* **TASK DETAILS**: Scan the listing below for lines with the word "آینده". Report how many there are, as a number alone.

[[ DATA FOR PROCESSING open ]]

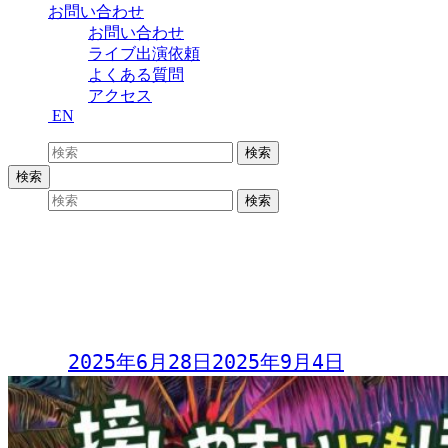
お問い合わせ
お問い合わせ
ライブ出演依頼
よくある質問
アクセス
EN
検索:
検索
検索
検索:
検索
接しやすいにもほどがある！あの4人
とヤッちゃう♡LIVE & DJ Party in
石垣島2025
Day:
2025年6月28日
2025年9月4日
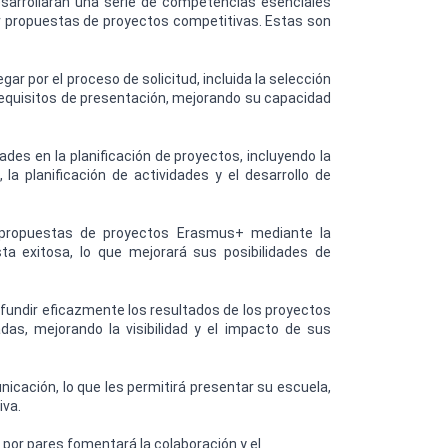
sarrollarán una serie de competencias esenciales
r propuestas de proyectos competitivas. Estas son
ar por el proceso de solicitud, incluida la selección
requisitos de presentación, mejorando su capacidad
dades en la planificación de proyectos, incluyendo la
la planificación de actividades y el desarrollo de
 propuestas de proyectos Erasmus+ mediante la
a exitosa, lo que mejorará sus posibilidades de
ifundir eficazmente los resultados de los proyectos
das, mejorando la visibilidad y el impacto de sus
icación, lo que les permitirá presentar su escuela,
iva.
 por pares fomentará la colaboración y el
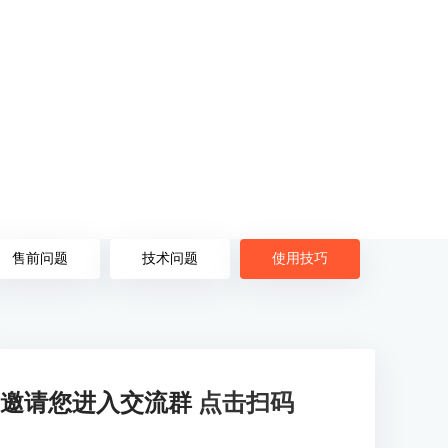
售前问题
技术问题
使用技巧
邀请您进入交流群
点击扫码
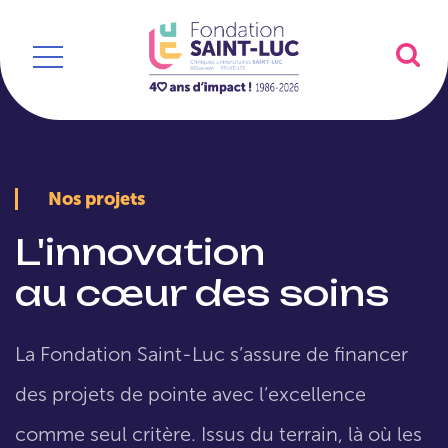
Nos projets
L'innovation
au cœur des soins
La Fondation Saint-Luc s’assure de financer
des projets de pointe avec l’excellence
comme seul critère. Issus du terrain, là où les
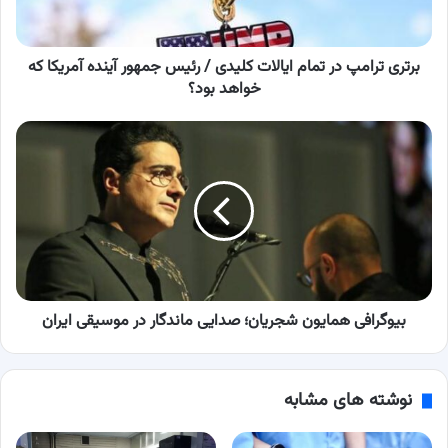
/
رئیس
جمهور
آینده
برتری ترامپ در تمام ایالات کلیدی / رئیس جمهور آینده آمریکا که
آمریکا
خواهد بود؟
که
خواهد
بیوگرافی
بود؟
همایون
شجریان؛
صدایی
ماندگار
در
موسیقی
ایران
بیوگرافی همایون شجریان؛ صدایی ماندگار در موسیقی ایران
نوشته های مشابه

[[ DATA FOR PROCESSING closed ]]
[[ DATA FOR PROCESSING open ]]

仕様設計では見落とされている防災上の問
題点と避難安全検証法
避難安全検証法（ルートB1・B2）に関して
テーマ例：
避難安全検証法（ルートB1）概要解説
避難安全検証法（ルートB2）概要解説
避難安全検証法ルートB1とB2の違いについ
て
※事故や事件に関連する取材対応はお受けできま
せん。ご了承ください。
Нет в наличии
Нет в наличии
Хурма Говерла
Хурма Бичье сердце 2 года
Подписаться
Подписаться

[[ DATA FOR PROCESSING closed ]]
[[ DATA FOR PROCESSING open ]]

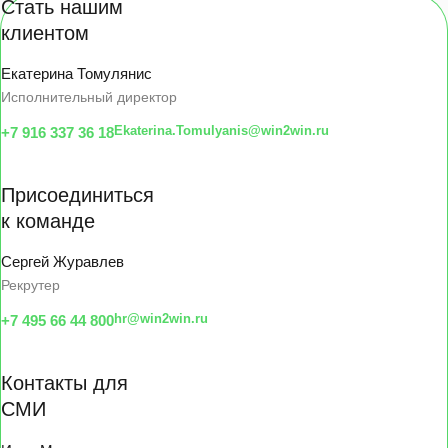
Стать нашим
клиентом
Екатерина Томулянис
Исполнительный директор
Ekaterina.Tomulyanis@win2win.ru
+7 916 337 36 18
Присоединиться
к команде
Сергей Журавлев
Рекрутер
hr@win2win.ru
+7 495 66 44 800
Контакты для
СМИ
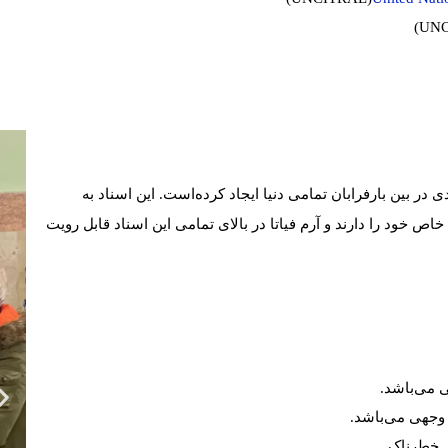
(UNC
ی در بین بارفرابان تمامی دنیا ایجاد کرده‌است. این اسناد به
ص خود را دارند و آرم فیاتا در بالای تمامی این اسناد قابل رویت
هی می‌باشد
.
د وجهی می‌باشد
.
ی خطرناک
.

[[ DATA FOR PROCESSING closed ]]

* **ANSWER BOX**: 2